- The national state of disaster lapses on 14 June after having been in place for three months.
- The High Court judgment has given Nkosazana Dlamini-Zuma 14 days to amend lockdown regulations, but this deadline takes place after the national state of disaster ends.
- If the national state of disaster is not extended, the lockdown regulations will not need to be amended as they will have no legal bearing.
While the Gauteng High Court in Pretoria has ordered that the lockdown regulations, which were declared invalid and unconstitutional, be amended within 14 days, the national state of disaster is set to lapse before that deadline.
On Tuesday, Judge Norman Davis found that, while the declaration of a national state of disaster to fight the Covid-19 pandemic was rational, many of the promulgated regulations for Level 4 and 3 of the lockdown were not rationally connected to the objectives of slowing the rate of infection or limiting the spread of the virus.

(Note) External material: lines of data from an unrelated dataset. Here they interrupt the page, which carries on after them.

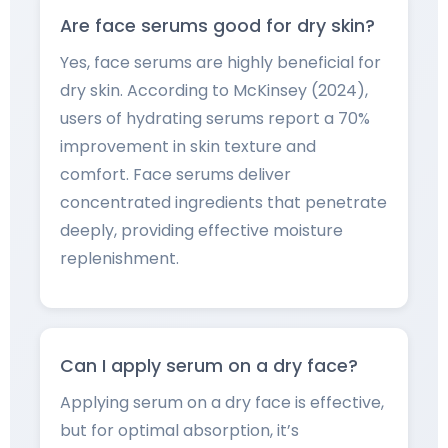
Are face serums good for dry skin?
Yes, face serums are highly beneficial for
dry skin. According to McKinsey (2024),
users of hydrating serums report a 70%
improvement in skin texture and
comfort. Face serums deliver
concentrated ingredients that penetrate
deeply, providing effective moisture
replenishment.
Can I apply serum on a dry face?
Applying serum on a dry face is effective,
but for optimal absorption, it’s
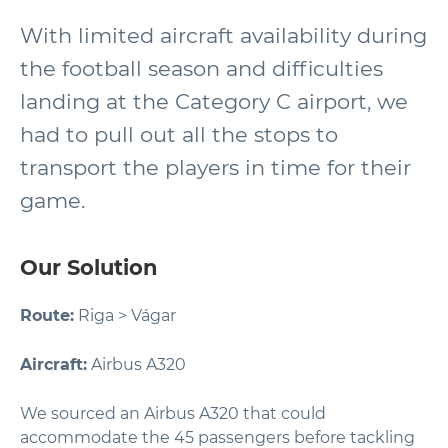
With limited aircraft availability during
the football season and difficulties
landing at the Category C airport, we
had to pull out all the stops to
transport the players in time for their
game.
Our Solution
Route:
Riga > Vágar
Aircraft:
Airbus A320
We sourced an Airbus A320 that could
accommodate the 45 passengers before tackling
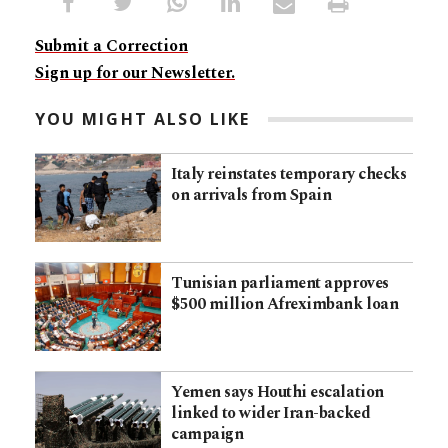
Submit a Correction
Sign up for our Newsletter.
YOU MIGHT ALSO LIKE
Italy reinstates temporary checks
on arrivals from Spain
Tunisian parliament approves
$500 million Afreximbank loan
Yemen says Houthi escalation
linked to wider Iran-backed
campaign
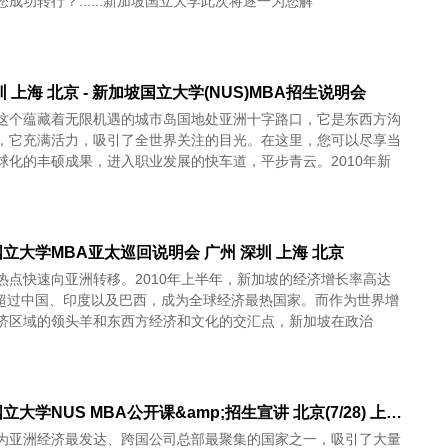
成功转行？......新加坡国立大学此次将逐一为您解
圳 上海 北京 - 新加坡国立大学(NUS)MBA招生说明会
这个蕴藏着无限机遇的城市岛国地处亚洲十字路口，它是东西方沟
，它充满活力，吸引了全世界关注的目光。在这里，您可以尽享当
球化的丰硕成果，进入职业发展的快车道，平步青云。2010年新
立大学MBA亚太巡回说明会 广州 深圳 上海 北京
热点快速向亚洲转移。2010年上半年，新加坡的经济增长率高达
%，超过中国、印度以及巴西，成为全球经济最热国家。而作为世界增
济区域的领头羊和东西方经济和文化的交汇点，新加坡在政治
新加坡国立大学NUS MBA公开课&amp;招生宣讲 北京(7/28) 上海(7/29) 成都(7/31) 广州8/1 深圳8/3 香港8/4
为亚洲经济最发达、跨国公司总部最聚集的国家之一，吸引了大量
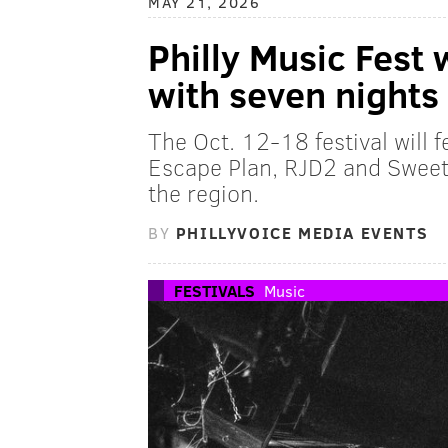
MAY 21, 2026
Philly Music Fest 
with seven nights 
The Oct. 12-18 festival will f
Escape Plan, RJD2 and Sweet 
the region.
BY
PHILLYVOICE MEDIA EVENTS
FESTIVALS
Music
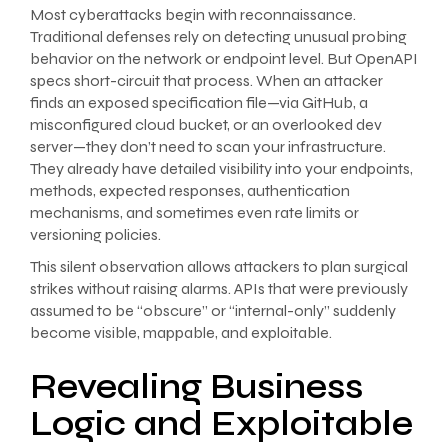
Most cyberattacks begin with reconnaissance.
Traditional defenses rely on detecting unusual probing
behavior on the network or endpoint level. But OpenAPI
specs short-circuit that process. When an attacker
finds an exposed specification file—via GitHub, a
misconfigured cloud bucket, or an overlooked dev
server—they don’t need to scan your infrastructure.
They already have detailed visibility into your endpoints,
methods, expected responses, authentication
mechanisms, and sometimes even rate limits or
versioning policies.
This silent observation allows attackers to plan surgical
strikes without raising alarms. APIs that were previously
assumed to be “obscure” or “internal-only” suddenly
become visible, mappable, and exploitable.
Revealing Business
Logic and Exploitable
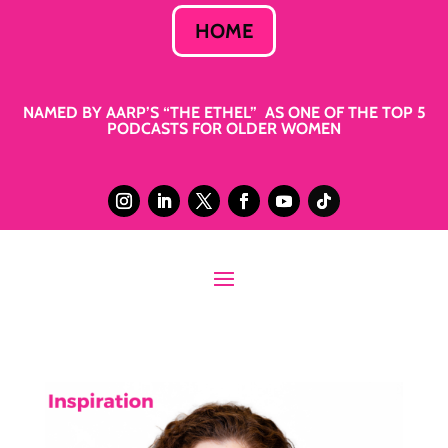
HOME
NAMED BY AARP’S “THE ETHEL” AS ONE OF THE TOP 5
PODCASTS FOR OLDER WOMEN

The judgment, handed down in the High Court, followed the urgent application brought by the Liberty Fighters Network (LFN) and the Hola Bona Renaissance Foundation.
Davis ordered that the promulgated regulations, which have been declared invalid, be reviewed, amended and republished by Minister of Cooperative Governance and Traditional Affairs Nkosazana Dlamini-Zuma within 14 days of the judgment.
This effectively means that, if the government does not appeal the judgment, it would have until 19 June to make the changes. However, if the current national state of disaster, which officially ends on June 14, is not extended, then the current regulations, whether amended or not, will no longer have any legal bearing.
According to the Disaster Management Act (DMA) of 2002, a national state of disaster lapses three months after it has been declared.
Dlamini-Zuma declared the national state of disaster on 14 March this year, citing the magnitude and severity of the Covid-19 outbreak and taking into account the need to augment the existing measures to deal with the pandemic.
The DMA does make provisions for the extension of the national state of disaster for a period of one month at a time, which can be extended by notice in the government gazette.
Dr Cathy Powell, an associate professor in public law at the University of Cape Town, explained that the DMA, and subsequently the declaration of the national state of disaster, is the legal basis on which the regulations depend.
If the national state of disaster is extended, and the judgment hasn't been appealed, then the judgment is still enforceable as the existing regulations would carry over with the extension.
Law expert James Grant said, if the judgment isn't appealed and the national state of disaster is not extended, then regulations would no longer have any binding force.
He noted, however, that the judgment would still have a bearing on what has already transpired, to the extent that these regulations have already impacted people's lives in one way or another.
Grant was also of the view that the chances of the judgment not being appealed were slim and that, once there was an appeal, the judgment would be suspended.
Dlamini-Zuma's spokesperson Mlungisi Mtshali told News24 that it would discuss the overall status of the national state of disaster and its response to the pandemic, after which an announcement on the next steps to be taken would be made.